#### The task:
Each line below that contains "заставку" should be counted. Give only the total.

[Records from a collection]

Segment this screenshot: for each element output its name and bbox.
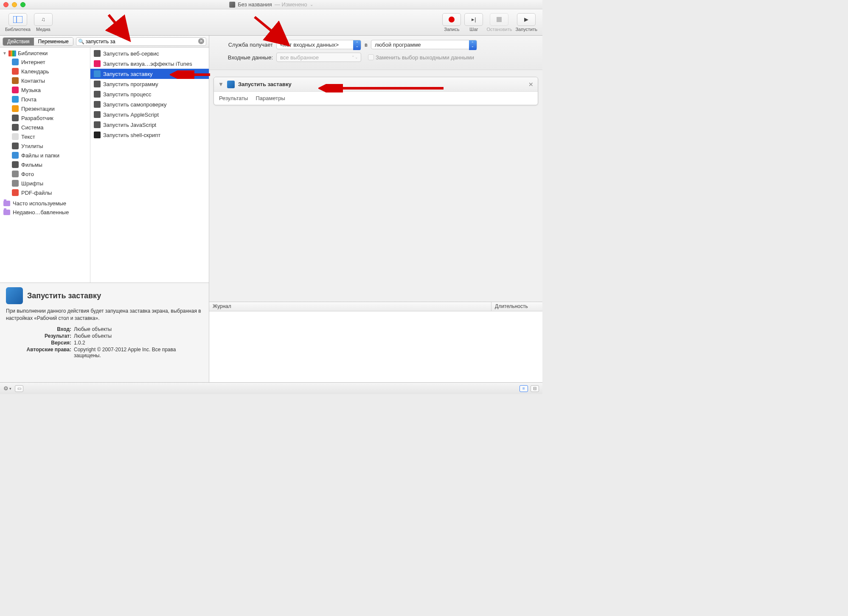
- sidebar-item[interactable]: Презентации: [0, 104, 90, 113]
- workflow-action[interactable]: ▼ Запустить заставку ✕ Результаты Параме…: [213, 77, 538, 105]
- libraries-icon: [8, 50, 16, 56]
- sidebar-item[interactable]: Утилиты: [0, 141, 90, 151]
- info-row-value: 1.0.2: [74, 340, 203, 346]
- smart-folder-item[interactable]: Недавно…бавленные: [0, 208, 90, 217]
- step-button[interactable]: ▸|: [464, 13, 483, 26]
- sidebar-libraries-header[interactable]: ▼ Библиотеки: [0, 49, 90, 57]
- sidebar-item[interactable]: PDF-файлы: [0, 188, 90, 197]
- action-item[interactable]: Запустить визуа…эффекты iTunes: [90, 59, 209, 69]
- action-item-label: Запустить самопроверку: [103, 101, 166, 108]
- sidebar-item-label: PDF-файлы: [21, 190, 52, 196]
- sidebar-item[interactable]: Почта: [0, 95, 90, 104]
- info-panel: Запустить заставку При выполнении данног…: [0, 283, 209, 382]
- step-icon: ▸|: [472, 16, 476, 22]
- sidebar-item[interactable]: Музыка: [0, 85, 90, 95]
- library-toggle-button[interactable]: [8, 13, 27, 26]
- category-icon: [12, 152, 19, 159]
- action-item-icon: [94, 70, 101, 77]
- run-button[interactable]: ▶: [517, 13, 536, 26]
- gear-icon[interactable]: ⚙: [3, 385, 8, 392]
- tab-actions[interactable]: Действия: [3, 38, 34, 45]
- action-item[interactable]: Запустить shell-скрипт: [90, 130, 209, 140]
- document-icon: [229, 2, 235, 8]
- close-window-button[interactable]: [3, 2, 8, 7]
- sidebar-item-label: Презентации: [21, 106, 55, 112]
- sidebar-item-label: Шрифты: [21, 180, 43, 187]
- window-title: Без названия — Изменено ⌄: [229, 1, 313, 8]
- action-title: Запустить заставку: [238, 81, 525, 87]
- log-body: [209, 311, 542, 382]
- sidebar-item[interactable]: Разработчик: [0, 113, 90, 123]
- smart-folder-item[interactable]: Часто используемые: [0, 199, 90, 208]
- action-parameters-tab[interactable]: Параметры: [256, 95, 285, 101]
- action-item-label: Запустить shell-скрипт: [103, 132, 160, 138]
- smart-folder-icon: [3, 201, 10, 206]
- search-input[interactable]: [76, 37, 206, 46]
- log-panel: Журнал Длительность: [209, 302, 542, 382]
- action-disclosure-icon[interactable]: ▼: [218, 81, 224, 87]
- stop-label: Остановить: [486, 27, 512, 32]
- remove-action-button[interactable]: ✕: [528, 81, 534, 88]
- disclosure-triangle-icon[interactable]: ▼: [3, 51, 7, 56]
- info-row-value: Любые объекты: [74, 333, 203, 339]
- media-button[interactable]: ♫: [34, 13, 53, 26]
- info-row-value: Copyright © 2007-2012 Apple Inc. Все пра…: [74, 347, 203, 358]
- flow-view-button[interactable]: ⊟: [531, 385, 539, 392]
- action-item[interactable]: Запустить веб-сервис: [90, 48, 209, 59]
- zoom-window-button[interactable]: [20, 2, 25, 7]
- step-label: Шаг: [469, 27, 478, 32]
- sidebar-item-label: Контакты: [21, 78, 45, 84]
- category-icon: [12, 87, 19, 93]
- category-icon: [12, 133, 19, 140]
- action-item-label: Запустить заставку: [103, 71, 153, 77]
- minimize-window-button[interactable]: [12, 2, 17, 7]
- toolbar: Библиотека ♫ Медиа Запись ▸| Шаг Останов…: [0, 9, 542, 36]
- view-toggle-button[interactable]: ▭: [15, 385, 23, 392]
- category-icon: [12, 124, 19, 131]
- category-icon: [12, 180, 19, 187]
- action-results-tab[interactable]: Результаты: [219, 95, 248, 101]
- workflow-area[interactable]: ▼ Запустить заставку ✕ Результаты Параме…: [209, 70, 542, 302]
- category-icon: [12, 161, 19, 168]
- action-item[interactable]: Запустить программу: [90, 79, 209, 89]
- sidebar-item[interactable]: Фото: [0, 169, 90, 179]
- log-column-duration[interactable]: Длительность: [491, 302, 542, 311]
- sidebar-item[interactable]: Шрифты: [0, 179, 90, 188]
- list-view-button[interactable]: ≡: [519, 385, 528, 392]
- action-item[interactable]: Запустить заставку: [90, 69, 209, 79]
- info-row-label: Версия:: [6, 340, 74, 346]
- info-row-label: Результат:: [6, 333, 74, 339]
- sidebar-item[interactable]: Система: [0, 123, 90, 132]
- sidebar-item-label: Файлы и папки: [21, 152, 59, 159]
- in-app-select[interactable]: любой программе: [371, 40, 477, 49]
- window-modified-text: — Изменено: [275, 1, 307, 8]
- action-item[interactable]: Запустить процесс: [90, 89, 209, 99]
- sidebar-item-label: Фильмы: [21, 162, 42, 168]
- log-column-journal[interactable]: Журнал: [209, 302, 491, 311]
- action-icon: [227, 81, 235, 88]
- play-icon: ▶: [524, 16, 528, 22]
- sidebar-item[interactable]: Календарь: [0, 67, 90, 76]
- sidebar-item[interactable]: Фильмы: [0, 160, 90, 169]
- info-row-value: Любые объекты: [74, 326, 203, 332]
- sidebar-item[interactable]: Контакты: [0, 76, 90, 85]
- stop-button[interactable]: [490, 13, 508, 26]
- titlebar: Без названия — Изменено ⌄: [0, 0, 542, 9]
- sidebar-item[interactable]: Текст: [0, 132, 90, 141]
- sidebar-item[interactable]: Файлы и папки: [0, 151, 90, 160]
- info-title: Запустить заставку: [27, 291, 101, 300]
- action-item-icon: [94, 101, 101, 108]
- action-item[interactable]: Запустить AppleScript: [90, 109, 209, 120]
- chevron-down-icon[interactable]: ⌄: [310, 2, 313, 7]
- media-label: Медиа: [36, 27, 51, 32]
- action-item[interactable]: Запустить JavaScript: [90, 120, 209, 130]
- tab-variables[interactable]: Переменные: [34, 38, 73, 45]
- sidebar-item[interactable]: Интернет: [0, 57, 90, 67]
- service-receives-select[interactable]: <нет входных данных>: [276, 40, 361, 49]
- sidebar-item-label: Фото: [21, 171, 34, 177]
- action-item[interactable]: Запустить самопроверку: [90, 99, 209, 109]
- gear-menu-chevron-icon[interactable]: ▾: [9, 386, 11, 391]
- clear-search-button[interactable]: ✕: [198, 38, 204, 44]
- record-button[interactable]: [442, 13, 461, 26]
- info-row-label: Авторские права:: [6, 347, 74, 358]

#### Solution for this problem:
7